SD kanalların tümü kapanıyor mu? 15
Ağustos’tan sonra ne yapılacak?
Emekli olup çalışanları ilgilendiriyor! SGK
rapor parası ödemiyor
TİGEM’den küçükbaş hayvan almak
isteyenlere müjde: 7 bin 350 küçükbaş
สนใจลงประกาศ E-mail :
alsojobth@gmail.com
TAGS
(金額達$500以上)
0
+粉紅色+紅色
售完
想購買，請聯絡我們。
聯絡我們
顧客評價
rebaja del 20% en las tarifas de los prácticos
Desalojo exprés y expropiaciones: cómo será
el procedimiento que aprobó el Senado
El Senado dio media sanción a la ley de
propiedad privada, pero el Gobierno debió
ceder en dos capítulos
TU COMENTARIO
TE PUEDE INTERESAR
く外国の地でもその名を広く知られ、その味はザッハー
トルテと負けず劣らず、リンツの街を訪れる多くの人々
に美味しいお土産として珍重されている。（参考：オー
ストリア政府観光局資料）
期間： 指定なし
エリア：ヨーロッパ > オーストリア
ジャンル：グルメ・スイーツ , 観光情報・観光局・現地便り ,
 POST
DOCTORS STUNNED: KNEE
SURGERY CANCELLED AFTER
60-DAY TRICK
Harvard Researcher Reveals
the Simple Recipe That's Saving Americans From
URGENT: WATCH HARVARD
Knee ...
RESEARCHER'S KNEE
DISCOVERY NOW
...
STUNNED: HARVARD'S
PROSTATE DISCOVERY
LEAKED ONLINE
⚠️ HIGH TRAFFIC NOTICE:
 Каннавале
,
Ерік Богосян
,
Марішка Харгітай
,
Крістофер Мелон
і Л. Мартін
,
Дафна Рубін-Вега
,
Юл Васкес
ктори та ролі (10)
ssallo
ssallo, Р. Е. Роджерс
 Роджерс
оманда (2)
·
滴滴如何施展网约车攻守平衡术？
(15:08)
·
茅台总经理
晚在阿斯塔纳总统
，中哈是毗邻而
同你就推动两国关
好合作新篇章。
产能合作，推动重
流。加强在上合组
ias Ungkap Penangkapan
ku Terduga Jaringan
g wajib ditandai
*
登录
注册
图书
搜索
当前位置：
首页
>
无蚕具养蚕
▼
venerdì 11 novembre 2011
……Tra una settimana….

···

### TASK PROMPT
Using the entries above, give again each line from the one containing "propiedad privada, pero el Gobierno debió" through the last line, exactly and only those.

### SOLUTION
propiedad privada, pero el Gobierno debió
ceder en dos capítulos
TU COMENTARIO
TE PUEDE INTERESAR
く外国の地でもその名を広く知られ、その味はザッハー
トルテと負けず劣らず、リンツの街を訪れる多くの人々
に美味しいお土産として珍重されている。（参考：オー
ストリア政府観光局資料）
期間： 指定なし
エリア：ヨーロッパ > オーストリア
ジャンル：グルメ・スイーツ , 観光情報・観光局・現地便り ,
 POST
DOCTORS STUNNED: KNEE
SURGERY CANCELLED AFTER
60-DAY TRICK
Harvard Researcher Reveals
the Simple Recipe That's Saving Americans From
URGENT: WATCH HARVARD
Knee ...
RESEARCHER'S KNEE
DISCOVERY NOW
...
STUNNED: HARVARD'S
PROSTATE DISCOVERY
LEAKED ONLINE
⚠️ HIGH TRAFFIC NOTICE:
 Каннавале
,
Ерік Богосян
,
Марішка Харгітай
,
Крістофер Мелон
і Л. Мартін
,
Дафна Рубін-Вега
,
Юл Васкес
ктори та ролі (10)
ssallo
ssallo, Р. Е. Роджерс
 Роджерс
оманда (2)
·
滴滴如何施展网约车攻守平衡术？
(15:08)
·
茅台总经理
晚在阿斯塔纳总统
，中哈是毗邻而
同你就推动两国关
好合作新篇章。
产能合作，推动重
流。加强在上合组
ias Ungkap Penangkapan
ku Terduga Jaringan
g wajib ditandai
*
登录
注册
图书
搜索
当前位置：
首页
>
无蚕具养蚕
▼
venerdì 11 novembre 2011
……Tra una settimana….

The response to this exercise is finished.